Ascorbic acid prevents acetaminophen-induced hepatotoxicity in mice. - GreenMedInfo Summary
Ascorbic acid prevents acetaminophen-induced hepatotoxicity in mice by ameliorating glutathione recovery and autophagy.
Arch Biochem Biophys. 2016 Jun 7. Epub 2016 Jun 7. PMID: 27288086
Aldehyde reductase (AKR1A) plays a role in the biosynthesis of ascorbic acid (AsA), and AKR1A-deficient mice produce about 10-15% of the AsA that is produced by wild-type mice. We found that acetaminophen (AAP) hepatotoxicity was aggravated in AKR1A-deficient mice. The pre-administration of AsA in the drinking water markedly ameliorated the AAP hepatotoxicity in the AKR1A-deficient mice. Treatment of the mice with AAP decreased both glutathione and AsA levels in the liver in the early phase after AAP administration, and an AsA deficiency delayed the recovery of the glutathione content in the healing phase. While in cysteine supply systems; a neutral amino acid transporter ASCT1, a cystine transporter xCT, enzymes for the transsulfuration pathway, and autophagy markers, were all elevated in the liver as the result of the AAP treatment, the AsA deficiency suppressed their induction.
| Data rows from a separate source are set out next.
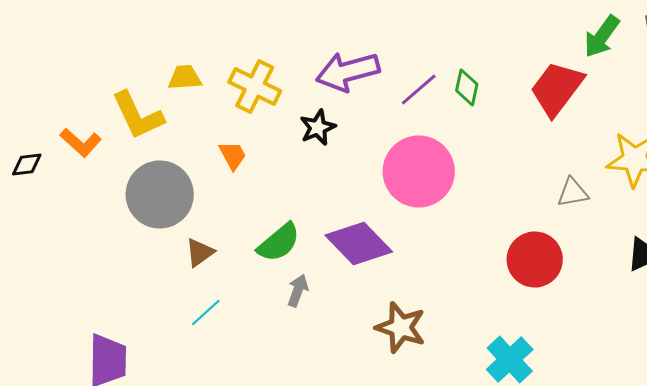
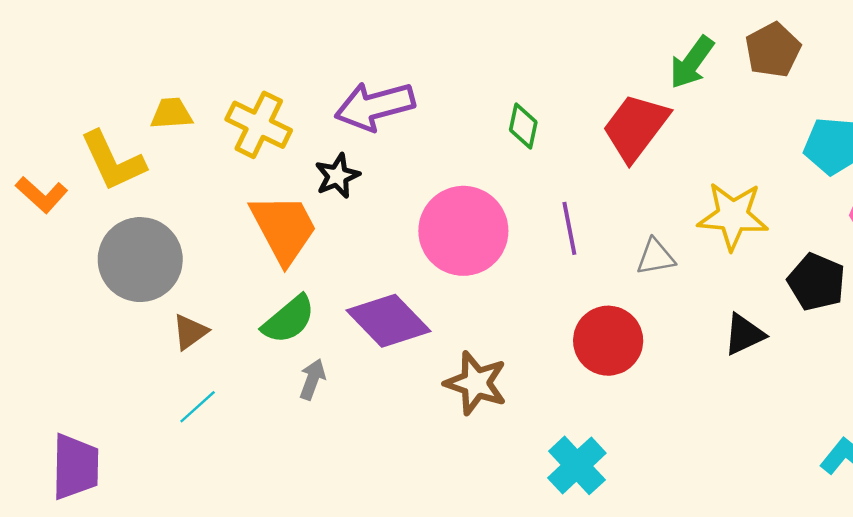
purple line: (419, 89) -> (569, 228), moved, turned -60
orange trapezoid: (233, 155) -> (284, 228), moved, size x2.0
brown star: (401, 327) -> (476, 383), moved

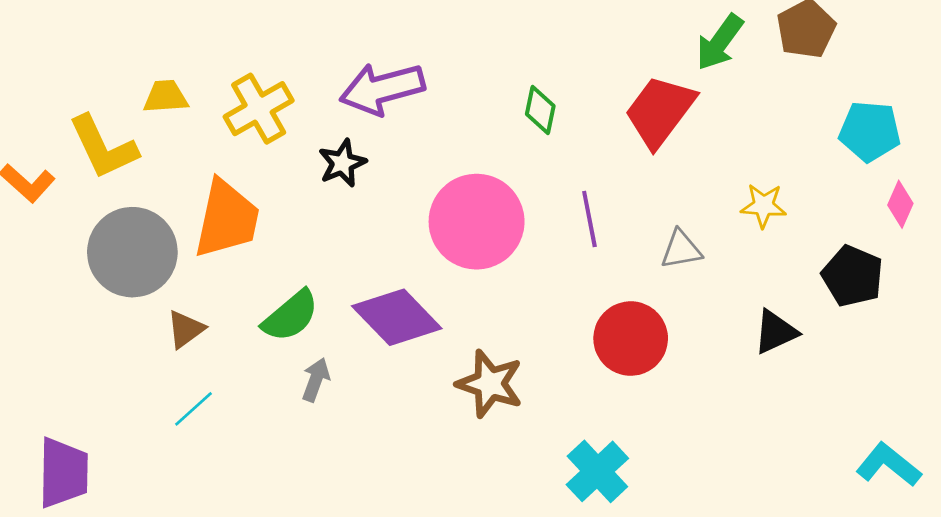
yellow cross: (259, 125) -> (259, 109), turned 34
yellow star: (733, 216) -> (764, 206), size x0.6
orange trapezoid: (284, 228) -> (227, 219), moved, turned 40

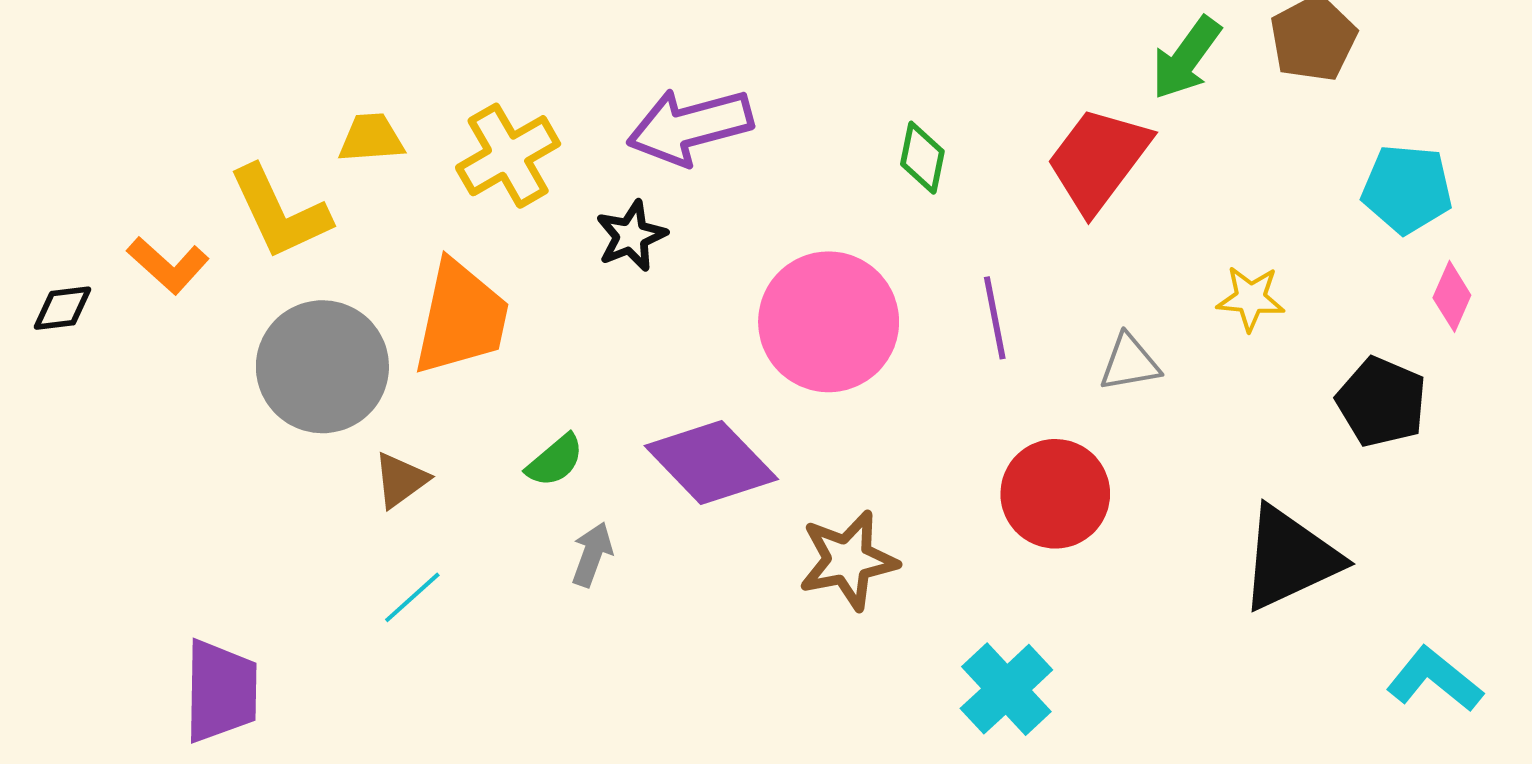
green semicircle: (291, 316) -> (555, 461), size x0.7
black triangle: (775, 332) -> (1290, 558), moved, size x1.6
brown star: (490, 384) -> (848, 560), turned -30

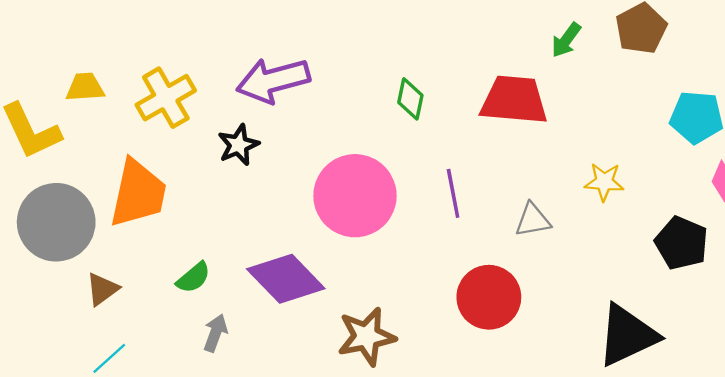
green arrow: (1186, 58) -> (566, 40), size x0.7
red trapezoid: (1098, 160) -> (514, 100), turned 58

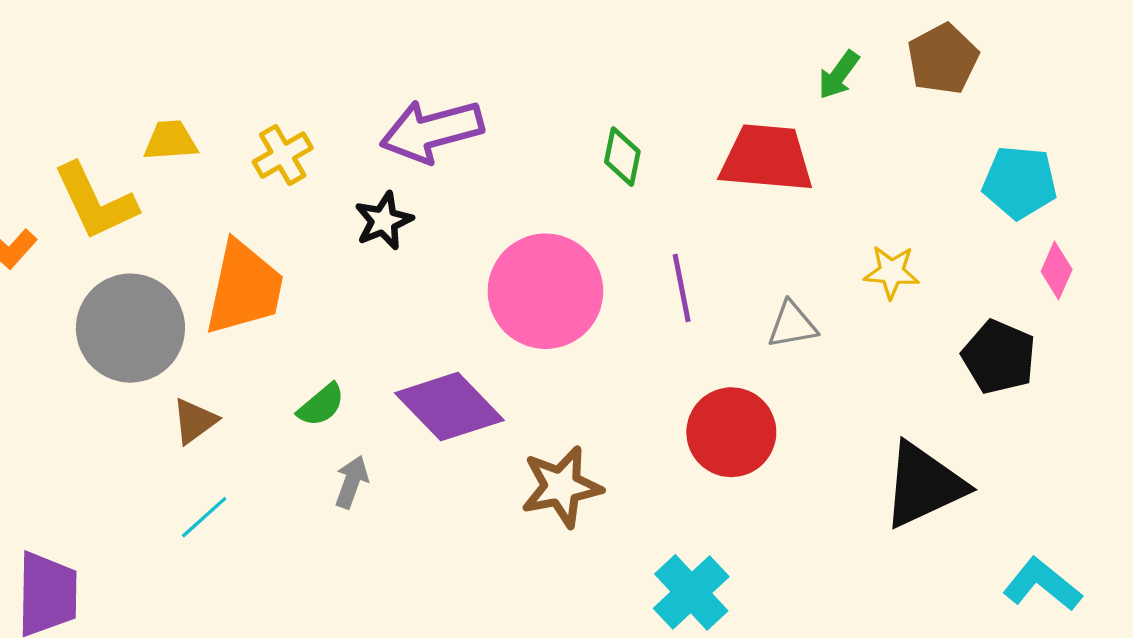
yellow cross: (166, 98) -> (283, 155), size x0.7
Thus, AsA appeared to exert a protective effect against AAP hepatotoxicity by ameliorating the supply of cysteine that is available for glutathione synthesis as a whole. Because some drugs produce reactive oxygen species, resulting in the consumption of glutathione during the metabolic process, the intake of sufficient amounts of AsA would be beneficial for protecting against the hepatic damage caused by such drugs.